◆ **ACTIVITY**: Where does the word "juga" show up in the records? Copy every line that has it.

Start of DATA

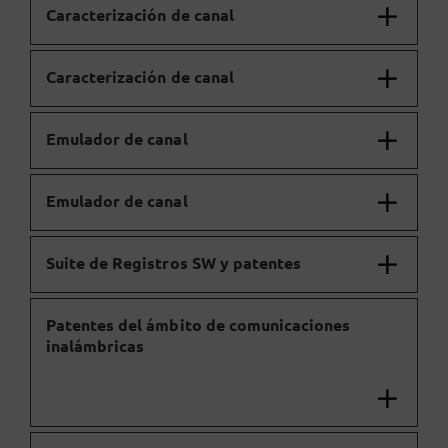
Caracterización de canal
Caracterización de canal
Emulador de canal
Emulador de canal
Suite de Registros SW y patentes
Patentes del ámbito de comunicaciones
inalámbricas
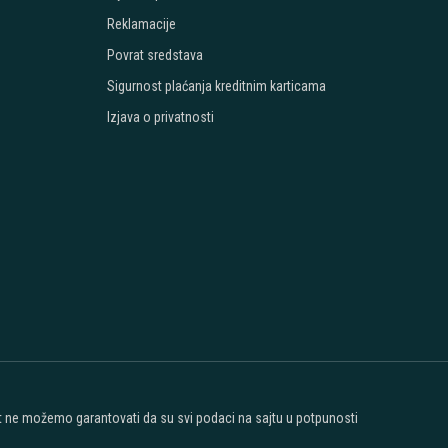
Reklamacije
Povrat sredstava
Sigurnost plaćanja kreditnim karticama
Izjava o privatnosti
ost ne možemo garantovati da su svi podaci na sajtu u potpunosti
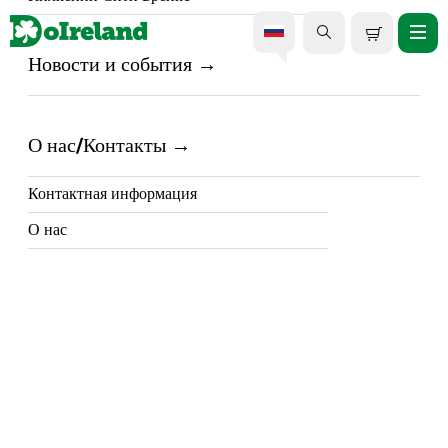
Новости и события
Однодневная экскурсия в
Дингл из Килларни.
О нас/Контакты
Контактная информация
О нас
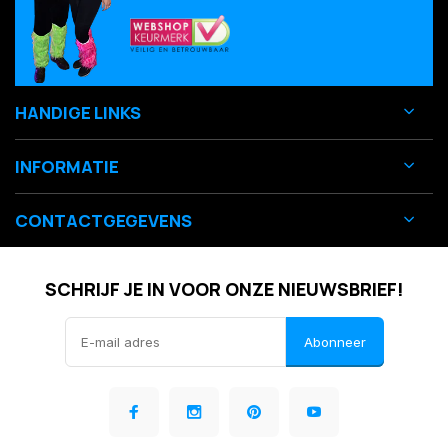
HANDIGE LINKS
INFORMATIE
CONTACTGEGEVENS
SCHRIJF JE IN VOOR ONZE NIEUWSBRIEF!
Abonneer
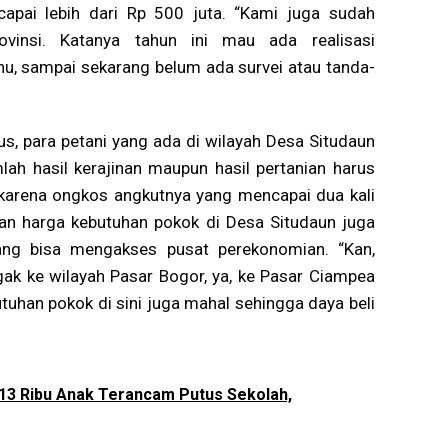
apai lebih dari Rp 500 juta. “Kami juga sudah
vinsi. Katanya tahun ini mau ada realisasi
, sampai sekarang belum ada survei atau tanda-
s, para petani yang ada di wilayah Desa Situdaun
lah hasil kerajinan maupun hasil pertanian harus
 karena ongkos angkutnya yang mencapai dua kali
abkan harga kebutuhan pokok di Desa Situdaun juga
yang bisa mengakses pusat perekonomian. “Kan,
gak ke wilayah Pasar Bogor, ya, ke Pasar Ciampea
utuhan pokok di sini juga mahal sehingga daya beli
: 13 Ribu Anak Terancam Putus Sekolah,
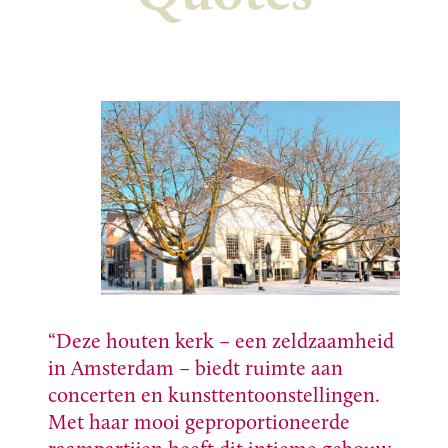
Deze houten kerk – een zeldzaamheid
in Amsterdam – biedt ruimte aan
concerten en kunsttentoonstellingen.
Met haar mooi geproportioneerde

End of DATA

◆ **EXERCISE ANSWER**:
apai lebih dari Rp 500 juta. “Kami juga sudah
abkan harga kebutuhan pokok di Desa Situdaun juga
utuhan pokok di sini juga mahal sehingga daya beli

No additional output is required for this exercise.